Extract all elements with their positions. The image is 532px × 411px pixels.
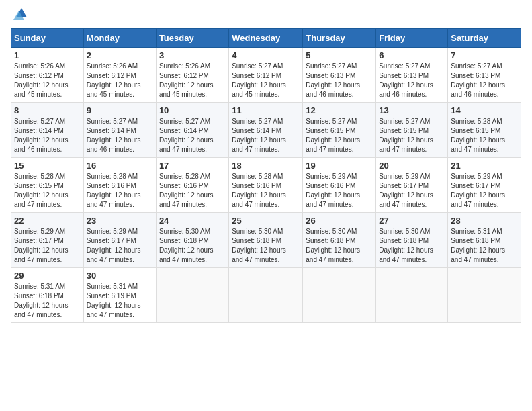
day-info: Sunrise: 5:29 AMSunset: 6:17 PMDaylight:…: [451, 173, 505, 208]
day-number: 27: [379, 216, 445, 226]
day-number: 12: [306, 105, 373, 116]
calendar-week-row: 8 Sunrise: 5:27 AMSunset: 6:14 PMDayligh…: [11, 103, 521, 158]
day-info: Sunrise: 5:26 AMSunset: 6:12 PMDaylight:…: [14, 62, 69, 98]
calendar-week-row: 1 Sunrise: 5:26 AMSunset: 6:12 PMDayligh…: [11, 48, 521, 103]
day-info: Sunrise: 5:29 AMSunset: 6:17 PMDaylight:…: [87, 228, 141, 263]
calendar-cell: 22 Sunrise: 5:29 AMSunset: 6:17 PMDaylig…: [11, 213, 84, 268]
day-number: 3: [159, 50, 226, 60]
header-tuesday: Tuesday: [156, 29, 228, 48]
calendar-cell: [229, 268, 303, 323]
calendar-table: SundayMondayTuesdayWednesdayThursdayFrid…: [11, 28, 521, 323]
calendar-cell: 6 Sunrise: 5:27 AMSunset: 6:13 PMDayligh…: [376, 48, 448, 103]
day-info: Sunrise: 5:31 AMSunset: 6:18 PMDaylight:…: [451, 228, 505, 263]
day-number: 8: [14, 105, 81, 116]
day-number: 23: [87, 216, 153, 226]
day-number: 11: [232, 105, 300, 116]
calendar-cell: 17 Sunrise: 5:28 AMSunset: 6:16 PMDaylig…: [156, 158, 228, 213]
day-info: Sunrise: 5:28 AMSunset: 6:16 PMDaylight:…: [159, 173, 214, 208]
calendar-cell: 29 Sunrise: 5:31 AMSunset: 6:18 PMDaylig…: [11, 268, 84, 323]
day-info: Sunrise: 5:27 AMSunset: 6:15 PMDaylight:…: [306, 118, 360, 153]
header-friday: Friday: [376, 29, 448, 48]
day-number: 1: [14, 50, 81, 60]
day-info: Sunrise: 5:27 AMSunset: 6:13 PMDaylight:…: [379, 62, 433, 98]
day-number: 22: [14, 216, 81, 226]
day-number: 14: [451, 105, 518, 116]
day-number: 28: [451, 216, 518, 226]
calendar-cell: 3 Sunrise: 5:26 AMSunset: 6:12 PMDayligh…: [156, 48, 228, 103]
calendar-cell: 30 Sunrise: 5:31 AMSunset: 6:19 PMDaylig…: [83, 268, 156, 323]
calendar-week-row: 22 Sunrise: 5:29 AMSunset: 6:17 PMDaylig…: [11, 213, 521, 268]
calendar-cell: 20 Sunrise: 5:29 AMSunset: 6:17 PMDaylig…: [376, 158, 448, 213]
day-info: Sunrise: 5:28 AMSunset: 6:15 PMDaylight:…: [14, 173, 69, 208]
day-info: Sunrise: 5:27 AMSunset: 6:14 PMDaylight:…: [159, 118, 214, 153]
logo-icon: [13, 5, 30, 21]
calendar-header-row: SundayMondayTuesdayWednesdayThursdayFrid…: [11, 29, 521, 48]
day-number: 18: [232, 161, 300, 171]
calendar-cell: 11 Sunrise: 5:27 AMSunset: 6:14 PMDaylig…: [229, 103, 303, 158]
day-number: 15: [14, 161, 81, 171]
day-info: Sunrise: 5:27 AMSunset: 6:14 PMDaylight:…: [87, 118, 141, 153]
day-info: Sunrise: 5:30 AMSunset: 6:18 PMDaylight:…: [232, 228, 286, 263]
day-info: Sunrise: 5:28 AMSunset: 6:16 PMDaylight:…: [232, 173, 286, 208]
calendar-cell: 21 Sunrise: 5:29 AMSunset: 6:17 PMDaylig…: [448, 158, 521, 213]
day-info: Sunrise: 5:27 AMSunset: 6:14 PMDaylight:…: [232, 118, 286, 153]
calendar-cell: 10 Sunrise: 5:27 AMSunset: 6:14 PMDaylig…: [156, 103, 228, 158]
header-saturday: Saturday: [448, 29, 521, 48]
calendar-week-row: 29 Sunrise: 5:31 AMSunset: 6:18 PMDaylig…: [11, 268, 521, 323]
day-info: Sunrise: 5:27 AMSunset: 6:14 PMDaylight:…: [14, 118, 69, 153]
header-thursday: Thursday: [303, 29, 376, 48]
day-info: Sunrise: 5:27 AMSunset: 6:12 PMDaylight:…: [232, 62, 286, 98]
calendar-cell: 23 Sunrise: 5:29 AMSunset: 6:17 PMDaylig…: [83, 213, 156, 268]
day-info: Sunrise: 5:27 AMSunset: 6:13 PMDaylight:…: [451, 62, 505, 98]
day-number: 9: [87, 105, 153, 116]
day-number: 17: [159, 161, 226, 171]
calendar-cell: 15 Sunrise: 5:28 AMSunset: 6:15 PMDaylig…: [11, 158, 84, 213]
calendar-cell: [303, 268, 376, 323]
calendar-cell: [376, 268, 448, 323]
calendar-cell: 25 Sunrise: 5:30 AMSunset: 6:18 PMDaylig…: [229, 213, 303, 268]
day-number: 24: [159, 216, 226, 226]
day-info: Sunrise: 5:27 AMSunset: 6:13 PMDaylight:…: [306, 62, 360, 98]
calendar-cell: 8 Sunrise: 5:27 AMSunset: 6:14 PMDayligh…: [11, 103, 84, 158]
day-info: Sunrise: 5:31 AMSunset: 6:19 PMDaylight:…: [87, 283, 141, 318]
calendar-cell: 1 Sunrise: 5:26 AMSunset: 6:12 PMDayligh…: [11, 48, 84, 103]
day-number: 7: [451, 50, 518, 60]
calendar-cell: 5 Sunrise: 5:27 AMSunset: 6:13 PMDayligh…: [303, 48, 376, 103]
calendar-cell: [156, 268, 228, 323]
calendar-cell: 7 Sunrise: 5:27 AMSunset: 6:13 PMDayligh…: [448, 48, 521, 103]
day-number: 20: [379, 161, 445, 171]
calendar-cell: 13 Sunrise: 5:27 AMSunset: 6:15 PMDaylig…: [376, 103, 448, 158]
header-monday: Monday: [83, 29, 156, 48]
day-info: Sunrise: 5:31 AMSunset: 6:18 PMDaylight:…: [14, 283, 69, 318]
day-info: Sunrise: 5:30 AMSunset: 6:18 PMDaylight:…: [379, 228, 433, 263]
day-number: 5: [306, 50, 373, 60]
calendar-cell: 14 Sunrise: 5:28 AMSunset: 6:15 PMDaylig…: [448, 103, 521, 158]
day-info: Sunrise: 5:27 AMSunset: 6:15 PMDaylight:…: [379, 118, 433, 153]
calendar-cell: 18 Sunrise: 5:28 AMSunset: 6:16 PMDaylig…: [229, 158, 303, 213]
day-number: 16: [87, 161, 153, 171]
calendar-cell: 26 Sunrise: 5:30 AMSunset: 6:18 PMDaylig…: [303, 213, 376, 268]
calendar-cell: 9 Sunrise: 5:27 AMSunset: 6:14 PMDayligh…: [83, 103, 156, 158]
day-number: 30: [87, 271, 153, 281]
day-number: 6: [379, 50, 445, 60]
day-info: Sunrise: 5:28 AMSunset: 6:15 PMDaylight:…: [451, 118, 505, 153]
day-info: Sunrise: 5:26 AMSunset: 6:12 PMDaylight:…: [87, 62, 141, 98]
day-number: 29: [14, 271, 81, 281]
calendar-cell: 24 Sunrise: 5:30 AMSunset: 6:18 PMDaylig…: [156, 213, 228, 268]
day-number: 4: [232, 50, 300, 60]
day-info: Sunrise: 5:30 AMSunset: 6:18 PMDaylight:…: [159, 228, 214, 263]
calendar-cell: 2 Sunrise: 5:26 AMSunset: 6:12 PMDayligh…: [83, 48, 156, 103]
header-sunday: Sunday: [11, 29, 84, 48]
day-info: Sunrise: 5:29 AMSunset: 6:16 PMDaylight:…: [306, 173, 360, 208]
day-number: 13: [379, 105, 445, 116]
day-number: 19: [306, 161, 373, 171]
day-info: Sunrise: 5:30 AMSunset: 6:18 PMDaylight:…: [306, 228, 360, 263]
logo: [11, 11, 30, 21]
day-info: Sunrise: 5:29 AMSunset: 6:17 PMDaylight:…: [379, 173, 433, 208]
day-number: 25: [232, 216, 300, 226]
day-number: 21: [451, 161, 518, 171]
calendar-cell: 27 Sunrise: 5:30 AMSunset: 6:18 PMDaylig…: [376, 213, 448, 268]
calendar-cell: 4 Sunrise: 5:27 AMSunset: 6:12 PMDayligh…: [229, 48, 303, 103]
day-info: Sunrise: 5:26 AMSunset: 6:12 PMDaylight:…: [159, 62, 214, 98]
calendar-cell: 19 Sunrise: 5:29 AMSunset: 6:16 PMDaylig…: [303, 158, 376, 213]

Work required: Filter the entries above and copy only the lines that hold "header".

Expected answer:
header-tuesday: Tuesday: [156, 29, 228, 48]
header-friday: Friday: [376, 29, 448, 48]
calendar-header-row: SundayMondayTuesdayWednesdayThursdayFrid…: [11, 29, 521, 48]
header-saturday: Saturday: [448, 29, 521, 48]
header-thursday: Thursday: [303, 29, 376, 48]
header-monday: Monday: [83, 29, 156, 48]
header-sunday: Sunday: [11, 29, 84, 48]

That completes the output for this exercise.